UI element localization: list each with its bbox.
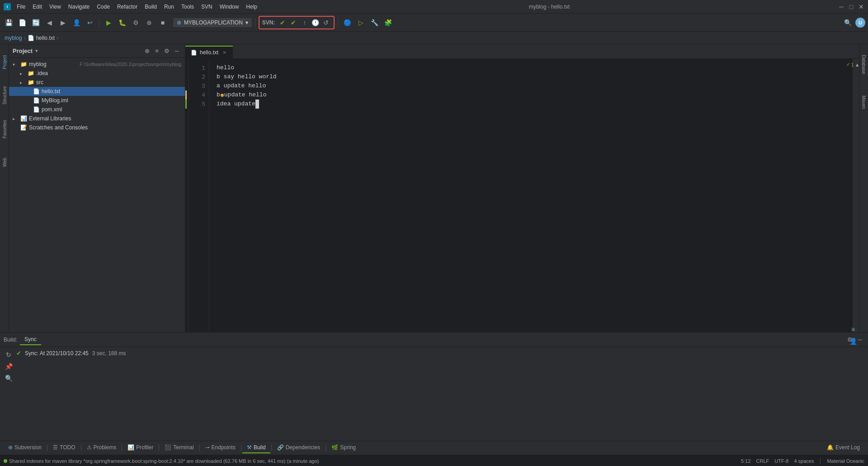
tab-web[interactable]: Web (0, 147, 9, 178)
code-content[interactable]: hello b say hello world a update hello b… (209, 59, 853, 332)
run-config-btn[interactable]: ▷ (355, 17, 367, 29)
user-avatar[interactable]: U (855, 18, 865, 28)
tree-ext-libs[interactable]: 📊 External Libraries (9, 114, 185, 123)
minimize-button[interactable]: ─ (838, 4, 844, 10)
editor-area: 📄 hello.txt ✕ 1 2 3 4 5 h (185, 44, 859, 332)
status-text: Shared indexes for maven library *org.sp… (9, 458, 319, 464)
tree-src[interactable]: 📁 src (9, 78, 185, 87)
menu-tools[interactable]: Tools (178, 3, 197, 11)
tab-sep-1 (47, 445, 47, 451)
tab-build[interactable]: ⚒ Build (242, 442, 270, 453)
undo-button[interactable]: ↩ (84, 17, 96, 29)
tab-event-log[interactable]: 🔔 Event Log (822, 442, 864, 453)
maximize-button[interactable]: □ (848, 4, 854, 10)
status-message[interactable]: Shared indexes for maven library *org.sp… (4, 458, 319, 464)
forward-button[interactable]: ▶ (57, 17, 69, 29)
back-button[interactable]: ◀ (43, 17, 55, 29)
sync-tab[interactable]: Sync (20, 334, 41, 345)
tree-myblog-iml[interactable]: 📄 MyBlog.iml (9, 96, 185, 105)
run-button[interactable]: ▶ (103, 17, 114, 29)
svn-right-btn-2[interactable]: 👤 (848, 336, 858, 346)
tab-close-btn[interactable]: ✕ (221, 49, 227, 56)
breadcrumb-myblog[interactable]: myblog (5, 35, 22, 41)
status-theme[interactable]: Material Oceanic (827, 458, 864, 464)
tab-database[interactable]: Database (860, 46, 868, 82)
iml-label: MyBlog.iml (42, 97, 181, 104)
tab-endpoints[interactable]: ⇀ Endpoints (201, 442, 240, 453)
sync-button[interactable]: 🔄 (30, 17, 42, 29)
hide-panel-btn[interactable]: ─ (172, 47, 181, 56)
svn-history-button[interactable]: 🕐 (310, 18, 320, 28)
menu-edit[interactable]: Edit (29, 3, 45, 11)
new-file-button[interactable]: 📄 (16, 17, 28, 29)
build-icon: ⚒ (247, 444, 252, 451)
close-button[interactable]: ✕ (858, 4, 864, 10)
settings-btn[interactable]: ⚙ (162, 47, 171, 56)
status-bar: Shared indexes for maven library *org.sp… (0, 455, 868, 466)
editor-tabs: 📄 hello.txt ✕ (185, 44, 859, 59)
save-all-button[interactable]: 💾 (3, 17, 14, 29)
tab-dependencies[interactable]: 🔗 Dependencies (273, 442, 325, 453)
search-button[interactable]: 🔍 (842, 17, 854, 29)
menu-navigate[interactable]: Navigate (65, 3, 93, 11)
menu-file[interactable]: File (14, 3, 28, 11)
tree-pom-xml[interactable]: 📄 pom.xml (9, 105, 185, 114)
search-everywhere-btn[interactable]: 🔵 (341, 17, 353, 29)
svn-push-button[interactable]: ↑ (299, 18, 309, 28)
profile-run-button[interactable]: ⊕ (143, 17, 155, 29)
status-indent[interactable]: 4 spaces (794, 458, 814, 464)
tree-idea[interactable]: 📁 .idea (9, 69, 185, 78)
spring-icon: 🌿 (331, 444, 338, 451)
tab-spring[interactable]: 🌿 Spring (327, 442, 360, 453)
refresh-btn[interactable]: ↻ (4, 350, 14, 360)
menu-build[interactable]: Build (142, 3, 160, 11)
svn-revert-button[interactable]: ↺ (321, 18, 331, 28)
editor-tab-hello[interactable]: 📄 hello.txt ✕ (185, 46, 233, 58)
status-encoding[interactable]: UTF-8 (774, 458, 788, 464)
code-editor[interactable]: 1 2 3 4 5 hello b say hello world a upda… (185, 59, 859, 332)
stop-button[interactable]: ■ (157, 17, 169, 29)
tools-btn[interactable]: 🔧 (368, 17, 380, 29)
tab-subversion[interactable]: ⊕ Subversion (4, 442, 46, 453)
inspect-btn[interactable]: 🔍 (4, 373, 14, 383)
menu-svn[interactable]: SVN (198, 3, 216, 11)
coverage-button[interactable]: ⚙ (130, 17, 142, 29)
svn-commit-button[interactable]: ✔ (278, 18, 288, 28)
menu-run[interactable]: Run (161, 3, 177, 11)
debug-button[interactable]: 🐛 (116, 17, 128, 29)
tab-favorites[interactable]: Favorites (0, 113, 9, 145)
build-label-tab: Build (254, 444, 266, 451)
tab-sep-6 (241, 445, 241, 451)
build-label: Build: (4, 337, 17, 343)
tree-hello-txt[interactable]: 📄 hello.txt (9, 87, 185, 96)
svn-update-button[interactable]: ✔ (288, 18, 298, 28)
tab-file-icon: 📄 (191, 50, 197, 56)
menu-view[interactable]: View (46, 3, 64, 11)
tree-root[interactable]: 📁 myblog F:\Software\Idea2020.1\project\… (9, 60, 185, 69)
pin-btn[interactable]: 📌 (4, 361, 14, 371)
tab-terminal[interactable]: ⬛ Terminal (160, 442, 198, 453)
tab-maven[interactable]: Maven (860, 84, 868, 120)
status-position[interactable]: 5:12 (741, 458, 750, 464)
svn-right-btn-1[interactable]: ≡ (848, 324, 858, 334)
tab-project[interactable]: Project (0, 46, 9, 78)
plugin-btn-1[interactable]: 🧩 (382, 17, 394, 29)
code-line-3: a update hello (217, 81, 845, 90)
tab-sep-3 (122, 445, 122, 451)
branch-selector[interactable]: ⊕ MYBLOGAPPLICATION ▾ (173, 18, 252, 27)
tab-profiler[interactable]: 📊 Profiler (123, 442, 158, 453)
menu-help[interactable]: Help (243, 3, 260, 11)
status-line-ending[interactable]: CRLF (756, 458, 769, 464)
collapse-all-btn[interactable]: ≡ (152, 47, 161, 56)
tree-scratches[interactable]: 📝 Scratches and Consoles (9, 123, 185, 132)
menu-refactor[interactable]: Refactor (114, 3, 141, 11)
menu-window[interactable]: Window (217, 3, 242, 11)
locate-file-btn[interactable]: ⊕ (142, 47, 151, 56)
root-path: F:\Software\Idea2020.1\project\svnpro\my… (80, 62, 181, 67)
breadcrumb-file-icon: 📄 (28, 35, 34, 41)
menu-code[interactable]: Code (94, 3, 113, 11)
tab-structure[interactable]: Structure (0, 80, 9, 111)
tab-todo[interactable]: ☰ TODO (48, 442, 80, 453)
tab-problems[interactable]: ⚠ Problems (82, 442, 121, 453)
users-button[interactable]: 👤 (71, 17, 82, 29)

◇ ◇ ◇ ◇ ◇ ◇ ◇

*TRY IT:*
Show every line of the records above that contains the word "label".

*RESPONSE TO THE EXERCISE:*
iml-label: MyBlog.iml (42, 97, 181, 104)
build-label-tab: Build (254, 444, 266, 451)
build-label: Build: (4, 337, 17, 343)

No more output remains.